Heading into 2020, her titanic album Lover was shaping up to be the touring event of the year — and when COVID lockdowns prevented that from happening, her quarantine twofer of folklore and evermore defined the moment. And once things opened back up, 2022's Midnights paved the way for her world-conquering Eras Tour, which is by far the hottest ticket in the business, coinciding with her re-recording her back catalogue.

And here she is, once again, with The Tortured Poets Department, a sprawling breakup epic that, including its surprise-released Anthology half, is a 31-song double album that essentially consists of two separate full-lengths: there's a synthpop opening half largely produced by longtime collaborator Jack Antonoff, and a more folk-leaning second part reuniting Swift with her 2020 wingman Aaron Dessner.

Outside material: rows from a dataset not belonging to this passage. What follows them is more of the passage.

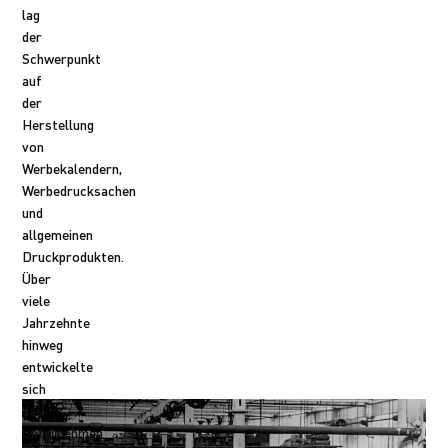
lag
der
Schwerpunkt
auf
der
Herstellung
von
Werbekalendern,
Werbedrucksachen
und
allgemeinen
Druckprodukten.
Über
viele
Jahrzehnte
hinweg
entwickelte
sich
das
Unternehmen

Our full review is coming next week, as we attempt to sift through these two hours of dense metaphors, tabloid gossip and soft synths. While listening to the album on release day, Associate Online Editor Megan LaPierre, Reviews Editor Kaelen Bell and Editor-in-Chief Alex Hudson discussed the album's mushy and monotonous production, feared the wrath of the Swifties, and tried to find some favourite moments amidst the muck.

Where! Are! The! Hooks!

Megan: I just keep thinking about that one interview where she said she had never been to therapy. And was like, "I just feel incredibly sane."

Kaelen Bell: She's too sane. She needs to be crazier in a real way.

Alex: Let's just launch into this thing.

Megan: I need more coffee for this.

Alex: In "Florida!!!" she has that line, "Is that a bad thing to say in a song?" I wish she would say more things that were bad to say! Shock me. Say something really biting and specific. I dare you! Please, something interesting.

Megan. It's not okay to say Charlie Puth should be a bigger artist in a song. It didn't even rhyme!

Alex: Okay fair point. Charlie Puth is so incredibly famous!! I just checked and he has twice as many monthly Spotify listeners as the 1975.

Megan: I think he's probably most well-known for saying he's "hungies," but yeah.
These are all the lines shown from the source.